The Value of High-Performing Team Training

High-Performing Team Training (HPPT) was specifically designed to assist leaders who manage and supervise frontline workers.

Often, leaders in upper or mid-level positions within an organization receive leadership training. There are courses, retreats, consultants, and organizations like Vistage and Mastermind Association. Not every company provides leadership training for those at the top, but the resources available to these leaders are more abundant.

However, what was missing, or at least had fewer options, was training for leaders who have been promoted into leadership positions from frontline roles. It’s a familiar scenario: someone excels in their role, a lead, manager, or supervisor position opens, and the competent worker is promoted to fill the need. Congratulations on the promotion! You will be taught how to complete forms for the new position, and which reports you will be responsible for.

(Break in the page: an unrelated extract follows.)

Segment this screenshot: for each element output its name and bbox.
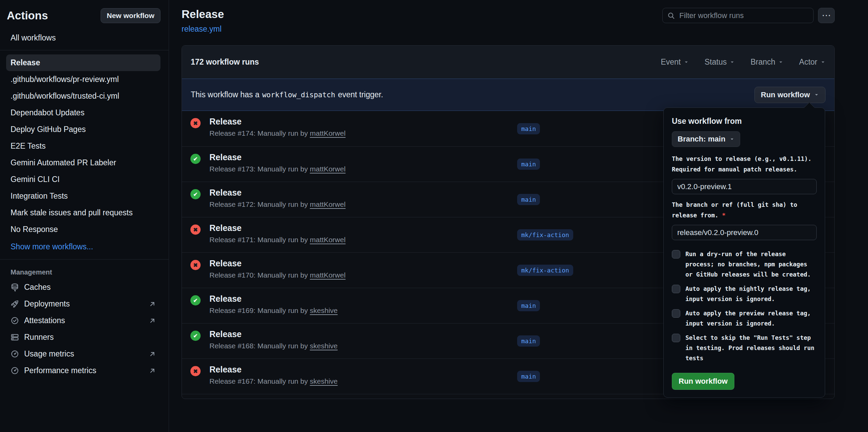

However, because you were a good worker, we assume you possess the skills to supervise your former coworkers.

Perhaps this approach was sufficient when unemployment was high and turnover was low. People were keen on keeping their jobs and may have tolerated an unskilled manager. But times have changed. The necessity to attract and retain a qualified workforce is now a top priority.

Your frontline workers are the ones who manufacture your product, make sales, and directly engage with clients and the public. In other words, your frontline workers are the backbone of your business! You need them to be at their best. They shape your company culture. If they have underperforming supervisors, your workers will leave, underperform, or hinder your productivity and company culture goals.

When you invest in your frontline leadership, you are also investing in your frontline workers, whether they are nurses, welders, customer support, or your sales team. Provide your frontline leadership with the tools they need to enhance the functioning of their teams. Assist them by offering a framework and language to establish trust and respect. A supervisor’s comment at the end of a training session stood out to me: “I’ve been doing this job for 14 years, why am I just now learning these skills?” The good news is that his company invested in him and his colleagues. However, there were missed opportunities during those prior 14 years.